An activist by nature, Nair founded Salaam Baalak Trust for street children in 1989, and the Maisha Film Lab in East Africa to train filmmakers on the continent in 2004. In 2012, she was awarded the Padma Bhushan, India's third-highest civilian honour.
The 2026 St. Louis Literary Award honoree Jhumpa Lahiri is the author of the novels "The Namesake," "The Lowland," and "In Altre Parole," among others. She also wrote the short story collections "Interpreter of Maladies" and "Unaccustomed Earth," and she is the author of poetry and the non-fiction "The Clothing of Books" and "Translating Myself and Others."
She received the Pulitzer Prize in 2000 for "Interpreter of Maladies," her debut story collection which explores issues of love and identity among immigrants and cultural transplants. The novel "The Namesake" was named a New York Times Notable Book and Los Angeles Times Book Prize finalist.

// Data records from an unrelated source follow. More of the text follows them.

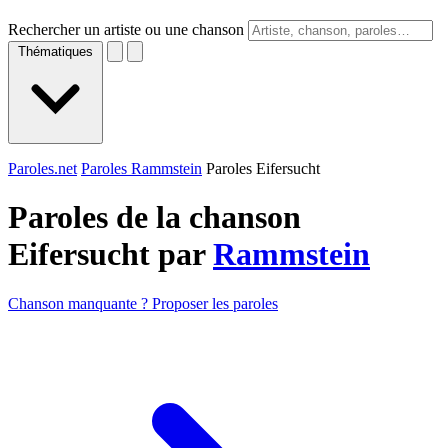
Rechercher un artiste ou une chanson
Thématiques
Paroles.net
Paroles Rammstein
Paroles Eifersucht
Paroles de la chanson
Eifersucht par
Rammstein
Chanson manquante ? Proposer les paroles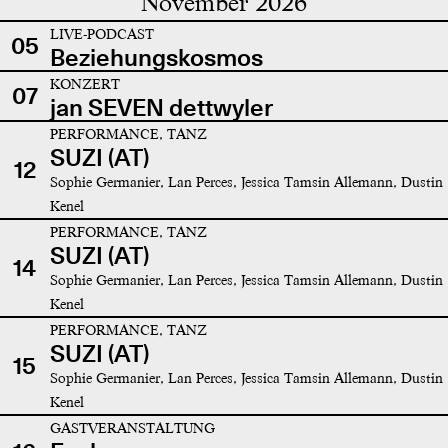
November 2026
LIVE-PODCAST
05
Beziehungskosmos
KONZERT
07
jan SEVEN dettwyler
PERFORMANCE, TANZ
SUZI (AT)
12
Sophie Germanier, Lan Perces, Jessica Tamsin Allemann, Dustin
Kenel
PERFORMANCE, TANZ
SUZI (AT)
14
Sophie Germanier, Lan Perces, Jessica Tamsin Allemann, Dustin
Kenel
PERFORMANCE, TANZ
SUZI (AT)
15
Sophie Germanier, Lan Perces, Jessica Tamsin Allemann, Dustin
Kenel
GASTVERANSTALTUNG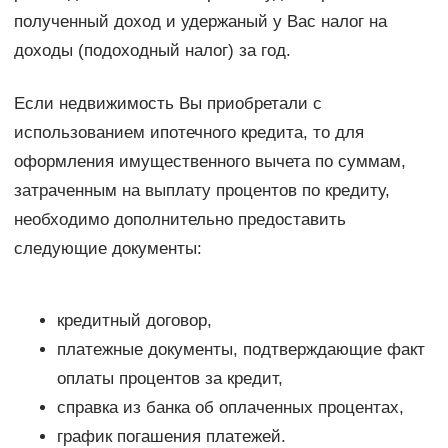
полученный доход и удержаный у Вас налог на
доходы (подоходный налог) за год.
Если недвижимость Вы приобретали с
использованием ипотечного кредита, то для
оформления имущественного вычета по суммам,
затраченным на выплату процентов по кредиту,
необходимо дополнительно предоставить
следующие документы:
кредитный договор,
платежные документы, подтверждающие факт
оплаты процентов за кредит,
справка из банка об оплаченных процентах,
график погашения платежей.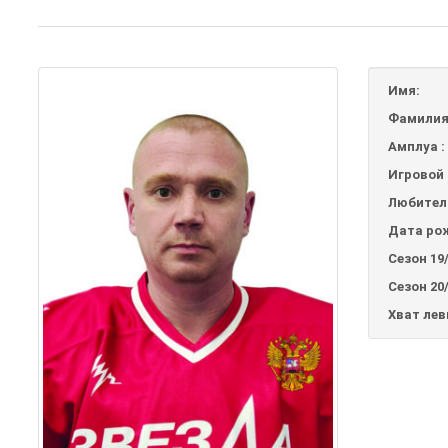
Имя:
Фамилия
Амплуа :
Игровой 
Любител
Дата ро
Сезон 19/
Сезон 20/
Хват лев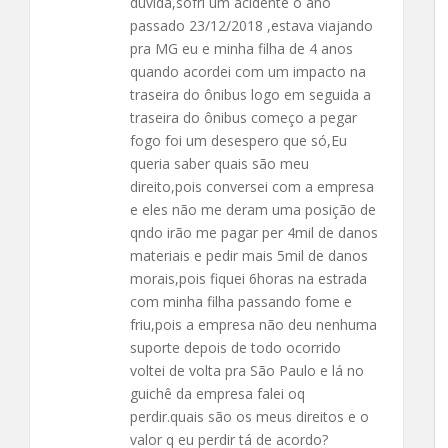
dúvida,sofri um acidente o ano
passado 23/12/2018 ,estava viajando
pra MG eu e minha filha de 4 anos
quando acordei com um impacto na
traseira do ônibus logo em seguida a
traseira do ônibus começo a pegar
fogo foi um desespero que só,Eu
queria saber quais são meu
direito,pois conversei com a empresa
e eles não me deram uma posição de
qndo irão me pagar per 4mil de danos
materiais e pedir mais 5mil de danos
morais,pois fiquei 6horas na estrada
com minha filha passando fome e
friu,pois a empresa não deu nenhuma
suporte depois de todo ocorrido
voltei de volta pra São Paulo e lá no
guichê da empresa falei oq
perdir.quais são os meus direitos e o
valor q eu perdir tá de acordo?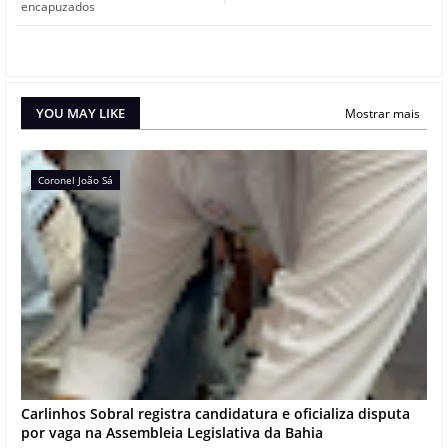
encapuzados
YOU MAY LIKE
Mostrar mais
Coronel João Sá
Carlinhos Sobral registra candidatura e oficializa disputa
por vaga na Assembleia Legislativa da Bahia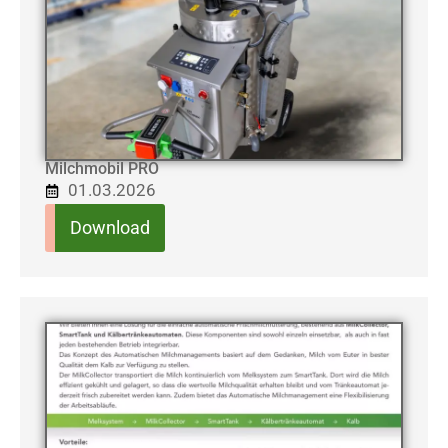
Milchmobil PRO
01.03.2026
Download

The St. Louis Literary Award, now housed in the College of Arts & Sciences, is presented annually by Saint Louis University and has become one of the top literary prizes in the country. The award honors a writer who deepens our insight into the human condition and expands the scope of our compassion. Some of the most influential writers of the 20th and 21st centuries have come to Saint Louis University to accept the honor, including Margaret Atwood, Salmon Rushdie, Eudora Welty, John Updike, Saul Bellow, August Wilson, Stephen Sondheim, Zadie Smith and Tom Wolfe.

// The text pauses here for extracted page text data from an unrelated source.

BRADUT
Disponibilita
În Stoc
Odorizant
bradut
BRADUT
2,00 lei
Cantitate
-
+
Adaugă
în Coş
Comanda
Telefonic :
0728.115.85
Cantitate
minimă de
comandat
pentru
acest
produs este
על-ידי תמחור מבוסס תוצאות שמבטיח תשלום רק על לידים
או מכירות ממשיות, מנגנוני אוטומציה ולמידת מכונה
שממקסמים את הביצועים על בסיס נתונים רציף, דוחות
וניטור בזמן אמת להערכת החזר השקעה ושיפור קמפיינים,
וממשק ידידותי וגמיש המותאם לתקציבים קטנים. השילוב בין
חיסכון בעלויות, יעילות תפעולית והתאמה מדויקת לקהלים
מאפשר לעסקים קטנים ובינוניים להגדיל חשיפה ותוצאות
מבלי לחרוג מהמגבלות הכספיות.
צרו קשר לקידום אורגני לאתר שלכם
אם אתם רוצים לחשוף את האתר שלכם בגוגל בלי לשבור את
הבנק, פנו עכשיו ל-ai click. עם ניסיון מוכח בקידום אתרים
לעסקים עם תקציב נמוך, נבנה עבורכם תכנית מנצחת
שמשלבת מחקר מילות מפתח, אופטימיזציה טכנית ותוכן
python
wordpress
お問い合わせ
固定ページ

Founded in 1818, Saint Louis University is one of the nation's oldest and most prestigious Catholic institutions. Rooted in Jesuit values and its pioneering history as the first university west of the Mississippi River, SLU offers more than 13,500 students a rigorous, transformative education of the whole person. At the core of the University's diverse community of scholars is SLU's service-focused mission, which challenges and prepares students to make the world a better, more just place.